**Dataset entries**
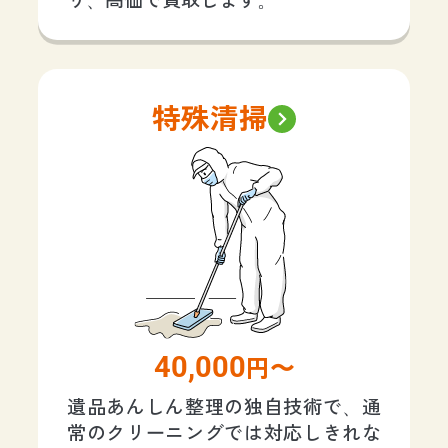
り、高価で買取します。
特殊清掃
40,000
円〜
遺品あんしん整理の独自技術で、通
常のクリーニングでは対応しきれな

**THE TASK**
Your copy should match the records above word for word, but without images.

**ANSWER**
り、高価で買取します。
特殊清掃
40,000
円〜
遺品あんしん整理の独自技術で、通
常のクリーニングでは対応しきれな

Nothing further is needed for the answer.